In the adjusted male diabetic stroke population, four variables were found to be significantly associated with exclusion of males from rtPA treatment: presentation with weakness, history of atrial fibrillation, carotid artery stenosis, and treatment with cholesterol lowering medications. Adjustment in the male diabetic stroke population did not eliminate the effect of atrial fibrillation and carotid artery stenosis such that both factors were significantly associated with the exclusion of male diabetic stroke patients from rtPA treatment. Diabetic stroke women have higher rates of atrial fibrillation, compared to diabetic men [15]. The finding that diabetic male stroke patients with atrial fibrillation have a higher odd of being excluded from rtPA indicates the complexity of the comorbidity profile underlying the increased risk of stroke in diabetic men. Carotid artery stenosis is a risk factor demonstrated to be more prevalent in the male stroke population compared to females [6, 16], and our data demonstrates that this risk factor increases rtPA exclusion in men. Treatment with cholesterol lowering medications was also found to be associated with exclusion of diabetic male stroke patients from rtPA treatment. It is possible that men had higher rates of hyperlipidemia [1, 5, 6].
Four variables were significantly associated with female exclusion from treatment following adjustment: aphasia or language disturbance, history of previous stroke, use of antihypertensive medications, and use of anti-diabetic medications. It is interesting that the history of previous stroke significantly increased exclusion in females but not in the male population, whereas the effect of atrial fibrillation, which was significant in the male population, was eliminated in the adjusted female diabetic stroke population. The finding that aphasia or language disturbance increases rtPA exclusion in the female diabetic population suggests that these women may be demonstrating increased severity in strokes. This idea is supported by previous studies, which found that women have more severe strokes on admission [30–33] whereas others studies report no gender differences in stroke severity [34, 35]. It is not clear whether stroke severity would confound our data in this study. The finding that the use of antihypertensive and antidiabetic medications led to higher rates of exclusion for rtPA treatment in diabetic females is an interesting new finding for the diabetic stroke population. It could be that women may have had uncontrolled hypertension [36], and were therefore excluded from rtPA.
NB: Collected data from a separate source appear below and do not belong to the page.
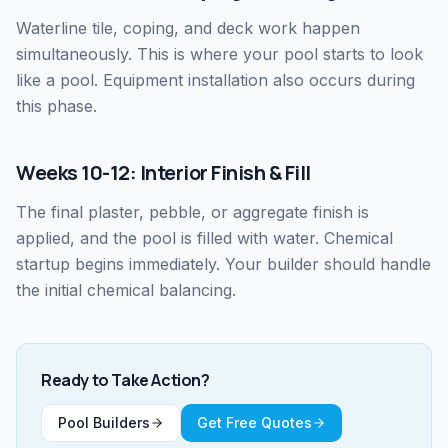
Waterline tile, coping, and deck work happen
simultaneously. This is where your pool starts to look
like a pool. Equipment installation also occurs during
this phase.
Weeks 10-12: Interior Finish & Fill
The final plaster, pebble, or aggregate finish is
applied, and the pool is filled with water. Chemical
startup begins immediately. Your builder should handle
the initial chemical balancing.
Ready to Take Action?
Pool Builders
Get Free Quotes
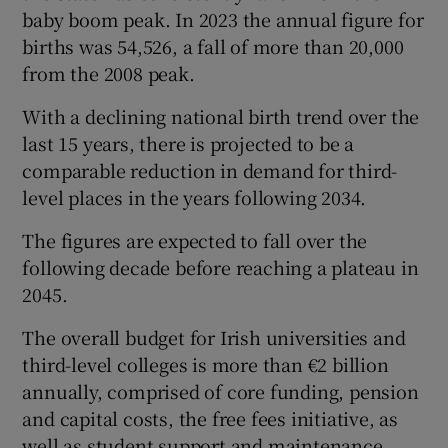
baby boom peak. In 2023 the annual figure for
births was 54,526, a fall of more than 20,000
from the 2008 peak.
With a declining national birth trend over the
last 15 years, there is projected to be a
comparable reduction in demand for third-
level places in the years following 2034.
The figures are expected to fall over the
following decade before reaching a plateau in
2045.
The overall budget for Irish universities and
third-level colleges is more than €2 billion
annually, comprised of core funding, pension
and capital costs, the free fees initiative, as
well as student support and maintenance.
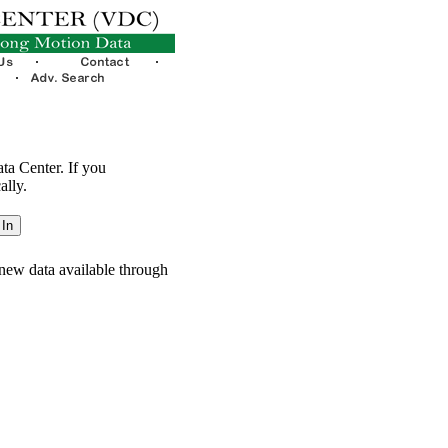
ata Center. If you
ally.
new data available through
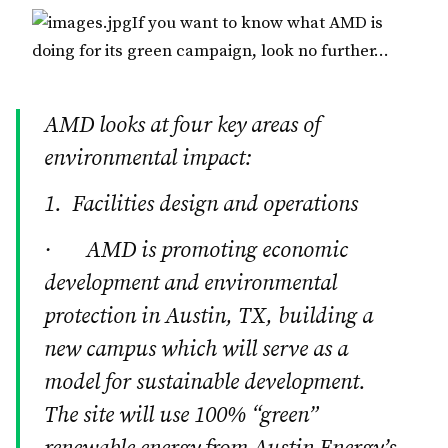
If you want to know what AMD is
doing for its green campaign, look no further…
AMD looks at four key areas of
environmental impact:
1. Facilities design and operations
· AMD is promoting economic
development and environmental
protection in Austin, TX, building a
new campus which will serve as a
model for sustainable development.
The site will use 100% “green”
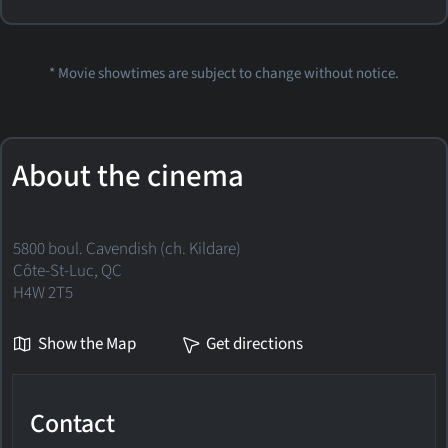
* Movie showtimes are subject to change without notice.
About the cinema
5800 boul. Cavendish (ch. Kildare)
Côte-St-Luc, QC
H4W 2T5
Show the Map
Get directions
Contact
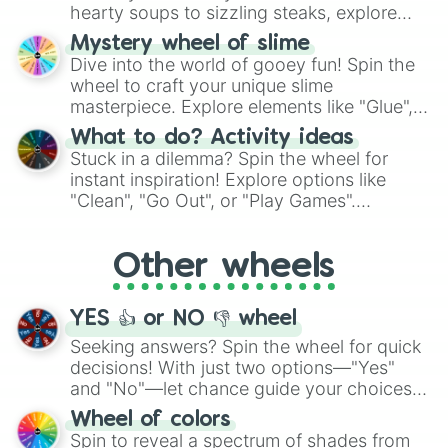
hearty soups to sizzling steaks, explore
options like Chinese, BBQ, and more. Let
Mystery wheel of slime
chance guide your cravings as you land on
Dive into the world of gooey fun! Spin the
choices such as sushi or a classic burger.
wheel to craft your unique slime
masterpiece. Explore elements like "Glue",
"Blue Coloring", "Googly Eyes", and more.
What to do? Activity ideas
From shimmering "Black Glitter" to vibrant
Stuck in a dilemma? Spin the wheel for
"Pink Coloring", each spin unveils a new
instant inspiration! Explore options like
ingredient.
"Clean", "Go Out", or "Play Games".
Whether it's a cozy "Nap" or energetic
"Cycling", let the wheel decide your next
Other wheels
adventure from the exciting array of
activities.
YES 👍 or NO 👎 wheel
Seeking answers? Spin the wheel for quick
decisions! With just two options—"Yes"
and "No"—let chance guide your choices.
The "YES 👍 or NO 👎 Wheel" simplifies
Wheel of colors
decision-making, making it a fun and easy
Spin to reveal a spectrum of shades from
There are many limitations that require a cautious interpretation of the findings of this study. This is a retrospective study, so there is a tendency for a measurement bias in NIHSS. Moreover, the specific treatments for the diabetic subtypes in the stroke population and how they were treated after the onset of stroke were not known. This is a single institution study; therefore, selection bias could have affected the selection of patients. However, the strengths of this study lie in the opportunity investigate gender difference in a diabetic stroke population using data from a large stroke center in the state designed to monitor treatment of rtPA. Our data illustrated interesting new risk factors that were associated with men and women in their respective treatment groups, as well as clinical variables that were found to be associated with higher rates of rtPA exclusion in the overall diabetic population as well as for male and female populations, respectively.
CONCLUSION
In conclusion, in a diabetic stroke population, women who were excluded from rtPA are more likely to have aphasia or language disturbance, history of previous stroke, use of antihypertensive medications, and use of anti-diabetic medications. Men excluded for rtPA were more likely to have weakness, history of atrial fibrillation, carotid artery stenosis, and treatment with cholesterol lowering medications. The observed gender differences in the exclusive criteria for the unadjusted analyses were directly associated with the increasing age, higher NIH stroke scale scores, and risk of mortality in women. Improving the low rates of rtPA treatment in diabetic stroke patients, irrespective of gender, can improve treatment outcomes in this patient population.